Saved data entries:
------------------------------------
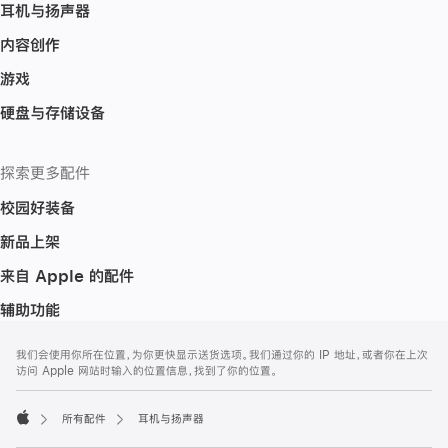
耳机与扬声器
内容创作
游戏
硬盘与存储设备
探索更多配件
校园好装备
新品上架
来自 Apple 的配件
辅助功能
网
脚
我们会使用你所在位置，为你更快显示送货选项。我们通过你的 IP 地址，或者你在上次
注
页
访问 Apple 网站时输入的位置信息，找到了你的位置。
页
脚
所有配件
耳机与扬声器
Apple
------------------------------------
● Exercise prompt:
How many of the lines in the records include the string "Apple"? Reply with the number alone.

● Exercise response:
3